Civilizations

Civilizations – avec un z, vous avez bien lu et ce n’est pas une faute de frappe – est le nouveau roman de Laurent Binet, déjà auteur de l’excellent roman HHhH qui m’avait beaucoup plu il y a quelques années. Ce roman paraîtra le 14 août prochain mais j’ai eu la chance de le lire en avant-première grâce à la maison d’édition Grasset et à la plateforme de service de presse NetGalley.fr.

Je dois dire que lorsque j’avais lu le résumé du roman, j’avais hâte de pouvoir le lire, il semblait avoir tout pour me plaire :

Vers l’an mille  : la fille d’Erik le Rouge met cap au sud.
1492  : Colomb ne découvre pas l’Amérique.
1531  : les Incas envahissent l’Europe.
 
À quelles conditions ce qui a été aurait-il pu ne pas être ? Il a manqué trois choses aux Indiens pour résister aux conquistadors.  Donnez-leur  le cheval, le fer, les anticorps, et toute l’histoire du monde est à refaire.

Civilizations est le roman de cette hypothèse : Atahualpa débarque dans l’Europe de Charles Quint. Pour y trouver quoi  ?

L’Inquisition espagnole, la Réforme de Luther, le capitalisme naissant. Le prodige de l’imprimerie, et ses feuilles qui parlent. Des monarchies exténuées par leurs guerres sans fin, sous la menace constante des Turcs. Une mer infestée de pirates. Un continent déchiré par les querelles religieuses et dynastiques.

Mais surtout, des populations brimées, affamées, au bord du soulèvement, juifs de Tolède, maures de Grenade, paysans allemands  : des alliés.

De Cuzco à Aix-la-Chapelle, et jusqu’à la bataille de Lépante, voici le récit de la mondialisation renversée, telle qu’au fond, il s’en fallut d’un rien pour qu’elle l’emporte, et devienne réalité.

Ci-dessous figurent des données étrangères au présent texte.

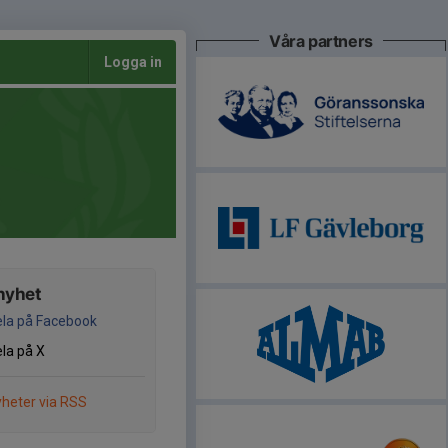
Våra partners
Logga in
nyhet
la på Facebook
la på X
heter via RSS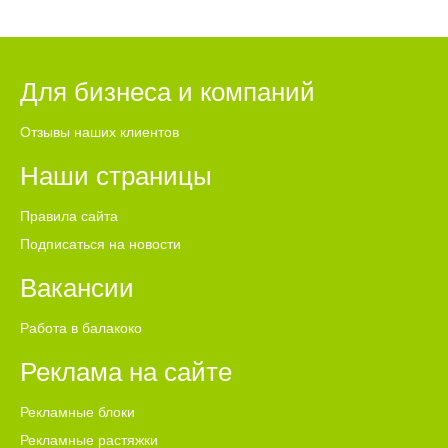
Для бизнеса и компаний
Отзывы наших клиентов
Наши страницы
Правила сайта
Подписаться на новости
Вакансии
Работа в балакоко
Реклама на сайте
Рекламные блоки
Рекламные растяжки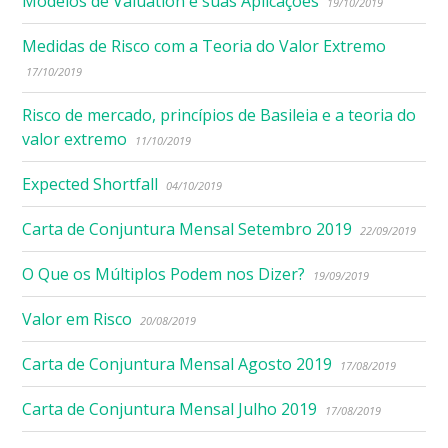
Modelos de Valuation e suas Aplicações
19/10/2019
Medidas de Risco com a Teoria do Valor Extremo
17/10/2019
Risco de mercado, princípios de Basileia e a teoria do
valor extremo
11/10/2019
Expected Shortfall
04/10/2019
Carta de Conjuntura Mensal Setembro 2019
22/09/2019
O Que os Múltiplos Podem nos Dizer?
19/09/2019
Valor em Risco
20/08/2019
Carta de Conjuntura Mensal Agosto 2019
17/08/2019
Carta de Conjuntura Mensal Julho 2019
17/08/2019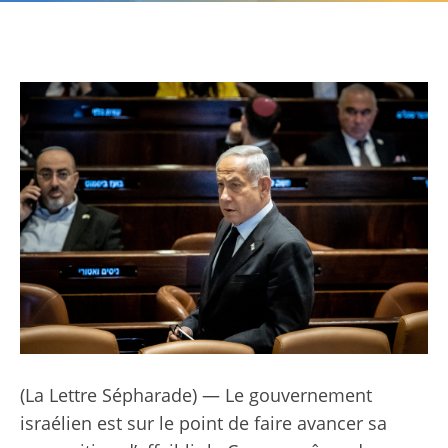
(La Lettre Sépharade) — Le gouvernement
israélien est sur le point de faire avancer sa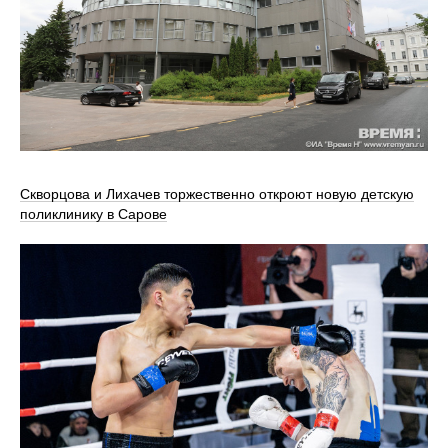
Скворцова и Лихачев торжественно откроют новую детскую
поликлинику в Сарове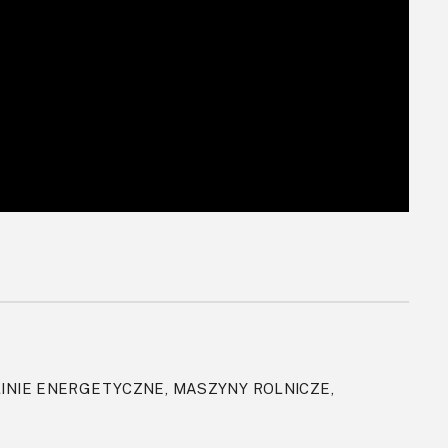
INIE ENERGETYCZNE, MASZYNY ROLNICZE,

Laurent Binet nous propose une uchronie que je trouve originale, même si je me doute que cette possibilité a déjà été explorée dans d’autres textes de fiction : pendant la Renaissance, ce n’est pas Christophe Colomb qui découvre l’Amérique mais au contraire la civilisation inca qui traverse l’océan et “découvre” l’Europe.

Le roman est décomposé en quatre parties :

Dans la première, Laurent Binet expose le point de divergence de cette histoire alternative. Il se situe vers l’an 1000, quand une expédition viking débarque dans les Caraïbes où elle finit par s’installer et se mêler aux tribus indigènes sur plusieurs générations, leur apportant ainsi trois éléments essentiels pour la suite : des chevaux, du fer, et des anticorps pour résister aux maladies venues du Vieux Monde. Même s’il m’a semblé un peu confus par moment, j’ai bien aimé cette introduction.

La deuxième partie se déroule en 1492 : Christophe Colomb débarque à son tour dans les Caraïbes mais rien ne se passe comme dans l’Histoire telle que nous la connaissons : les indigènes, qui maîtrisent les chevaux et le fer – et donc l’armement qui va avec – prennent le dessus sur les troupes européennes, résistent aux maladies venues d’Europe, et Christophe Colomb ne rentrera jamais en Europe. Cette deuxième partie m’a bien plu, on commence à sentir clairement les différences avec l’Histoire réelle et c’est captivant.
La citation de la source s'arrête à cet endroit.